[Stored items]
== Segment start ==
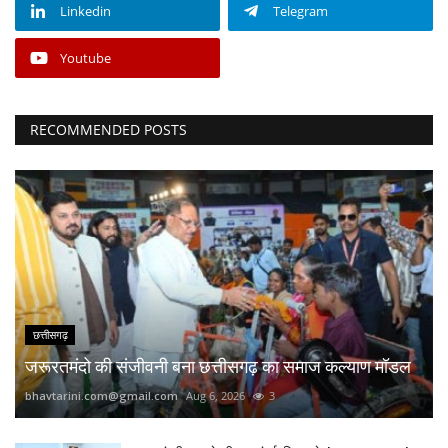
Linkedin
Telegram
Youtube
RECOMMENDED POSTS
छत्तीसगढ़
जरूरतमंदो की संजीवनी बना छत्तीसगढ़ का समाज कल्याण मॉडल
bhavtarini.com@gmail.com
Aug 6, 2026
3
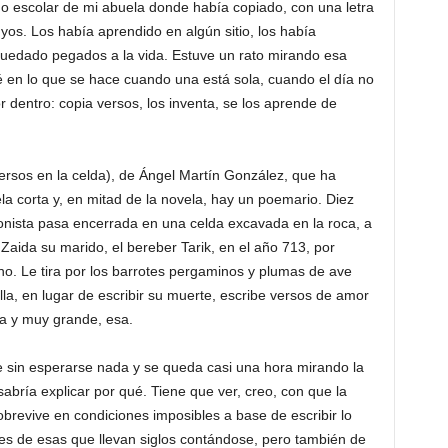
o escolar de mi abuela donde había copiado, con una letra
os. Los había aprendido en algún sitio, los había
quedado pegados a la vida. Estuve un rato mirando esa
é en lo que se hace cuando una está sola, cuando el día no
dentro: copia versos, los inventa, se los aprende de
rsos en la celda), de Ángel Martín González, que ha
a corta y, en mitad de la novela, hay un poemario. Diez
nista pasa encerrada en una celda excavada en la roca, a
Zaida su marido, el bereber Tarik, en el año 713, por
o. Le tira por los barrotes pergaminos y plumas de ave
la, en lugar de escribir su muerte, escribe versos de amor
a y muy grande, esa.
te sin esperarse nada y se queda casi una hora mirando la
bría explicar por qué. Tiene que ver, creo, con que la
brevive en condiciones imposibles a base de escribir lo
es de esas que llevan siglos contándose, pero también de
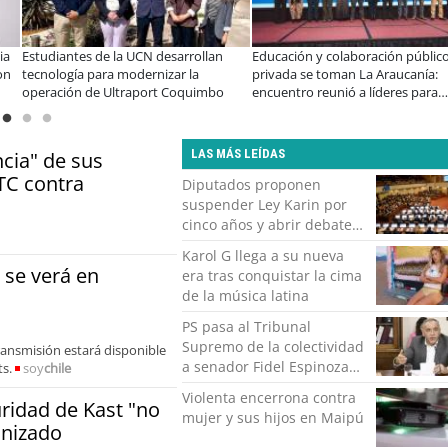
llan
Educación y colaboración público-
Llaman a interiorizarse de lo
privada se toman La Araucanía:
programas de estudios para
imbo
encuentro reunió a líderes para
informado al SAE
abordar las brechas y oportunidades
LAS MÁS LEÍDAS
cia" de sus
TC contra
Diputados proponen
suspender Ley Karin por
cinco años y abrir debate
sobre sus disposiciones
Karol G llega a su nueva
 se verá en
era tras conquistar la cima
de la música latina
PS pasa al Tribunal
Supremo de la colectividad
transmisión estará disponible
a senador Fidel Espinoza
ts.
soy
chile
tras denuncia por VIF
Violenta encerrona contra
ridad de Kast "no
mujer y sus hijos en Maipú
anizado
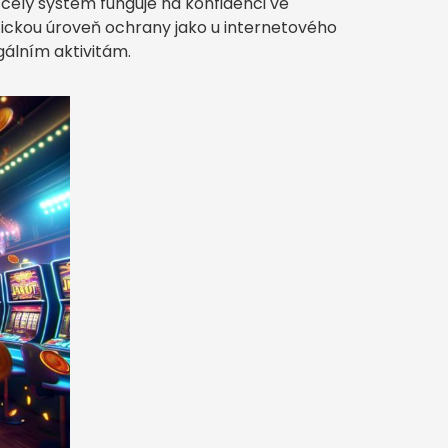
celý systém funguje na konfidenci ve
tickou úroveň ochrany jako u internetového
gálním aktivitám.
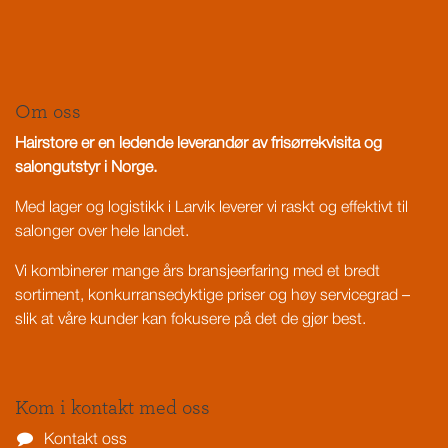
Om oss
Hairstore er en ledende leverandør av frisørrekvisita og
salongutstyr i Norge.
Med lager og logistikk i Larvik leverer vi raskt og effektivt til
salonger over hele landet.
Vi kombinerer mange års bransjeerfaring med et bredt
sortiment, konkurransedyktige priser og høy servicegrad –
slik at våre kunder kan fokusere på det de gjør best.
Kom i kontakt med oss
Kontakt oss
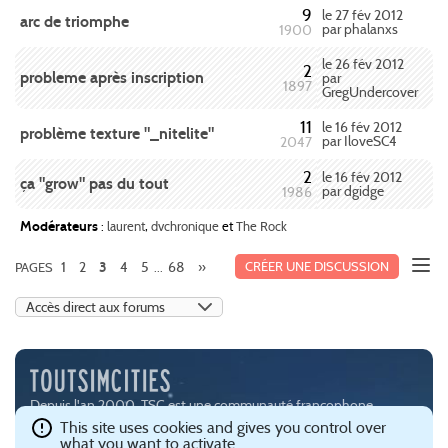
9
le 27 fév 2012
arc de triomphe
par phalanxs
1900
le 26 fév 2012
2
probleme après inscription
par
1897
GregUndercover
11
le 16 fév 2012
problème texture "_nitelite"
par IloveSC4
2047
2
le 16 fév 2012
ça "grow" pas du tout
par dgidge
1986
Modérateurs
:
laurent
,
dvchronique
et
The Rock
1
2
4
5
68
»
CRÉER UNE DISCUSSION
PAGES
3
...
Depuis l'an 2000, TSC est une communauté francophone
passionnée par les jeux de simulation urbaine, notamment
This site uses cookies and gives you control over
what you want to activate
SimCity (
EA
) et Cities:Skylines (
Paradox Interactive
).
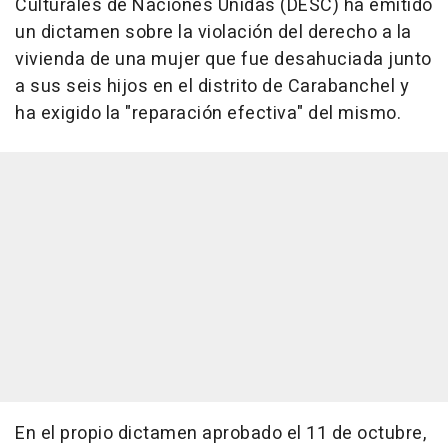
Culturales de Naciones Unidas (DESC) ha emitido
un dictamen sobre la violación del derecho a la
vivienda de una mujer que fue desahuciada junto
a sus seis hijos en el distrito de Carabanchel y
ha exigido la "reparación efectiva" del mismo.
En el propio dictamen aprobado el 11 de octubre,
== Segment end ==
[WHAT IS REQUIRED] Line by line, write out the data above exactly, without the pictures.

[RESULT OF THIS EXERCISE]
Linkedin
Telegram
Youtube
RECOMMENDED POSTS
छत्तीसगढ़
जरूरतमंदो की संजीवनी बना छत्तीसगढ़ का समाज कल्याण मॉडल
bhavtarini.com@gmail.com
Aug 6, 2026
3
o escolar de mi abuela donde había copiado, con una letra
os. Los había aprendido en algún sitio, los había
quedado pegados a la vida. Estuve un rato mirando esa
é en lo que se hace cuando una está sola, cuando el día no
dentro: copia versos, los inventa, se los aprende de
rsos en la celda), de Ángel Martín González, que ha
a corta y, en mitad de la novela, hay un poemario. Diez
nista pasa encerrada en una celda excavada en la roca, a
Zaida su marido, el bereber Tarik, en el año 713, por
o. Le tira por los barrotes pergaminos y plumas de ave
la, en lugar de escribir su muerte, escribe versos de amor
a y muy grande, esa.
te sin esperarse nada y se queda casi una hora mirando la
bría explicar por qué. Tiene que ver, creo, con que la
brevive en condiciones imposibles a base de escribir lo
es de esas que llevan siglos contándose, pero también de
llan
Educación y colaboración público-
Llaman a interiorizarse de lo
privada se toman La Araucanía:
programas de estudios para
imbo
encuentro reunió a líderes para
informado al SAE
abordar las brechas y oportunidades
LAS MÁS LEÍDAS
cia" de sus
TC contra
Diputados proponen
suspender Ley Karin por
cinco años y abrir debate
sobre sus disposiciones
Karol G llega a su nueva
 se verá en
era tras conquistar la cima
de la música latina
PS pasa al Tribunal
Supremo de la colectividad
transmisión estará disponible
a senador Fidel Espinoza
ts.
soy
chile
tras denuncia por VIF
Violenta encerrona contra
ridad de Kast "no
mujer y sus hijos en Maipú
anizado
celý systém funguje na konfidenci ve
tickou úroveň ochrany jako u internetového
gálním aktivitám.
Om oss
Hairstore er en ledende leverandør av frisørrekvisita og
salongutstyr i Norge.
Med lager og logistikk i Larvik leverer vi raskt og effektivt til
salonger over hele landet.
Vi kombinerer mange års bransjeerfaring med et bredt
sortiment, konkurransedyktige priser og høy servicegrad –
slik at våre kunder kan fokusere på det de gjør best.
Kom i kontakt med oss
Kontakt oss
9
le 27 fév 2012
arc de triomphe
par phalanxs
1900
le 26 fév 2012
2
probleme après inscription
par
1897
GregUndercover
11
le 16 fév 2012
problème texture "_nitelite"
par IloveSC4
2047
2
le 16 fév 2012
ça "grow" pas du tout
par dgidge
1986
Modérateurs
:
laurent
,
dvchronique
et
The Rock
1
2
4
5
68
»
CRÉER UNE DISCUSSION
PAGES
3
...
Depuis l'an 2000, TSC est une communauté francophone
passionnée par les jeux de simulation urbaine, notamment
This site uses cookies and gives you control over
what you want to activate
SimCity (
EA
) et Cities:Skylines (
Paradox Interactive
).
Culturales de Naciones Unidas (DESC) ha emitido
un dictamen sobre la violación del derecho a la
vivienda de una mujer que fue desahuciada junto
a sus seis hijos en el distrito de Carabanchel y
ha exigido la "reparación efectiva" del mismo.
En el propio dictamen aprobado el 11 de octubre,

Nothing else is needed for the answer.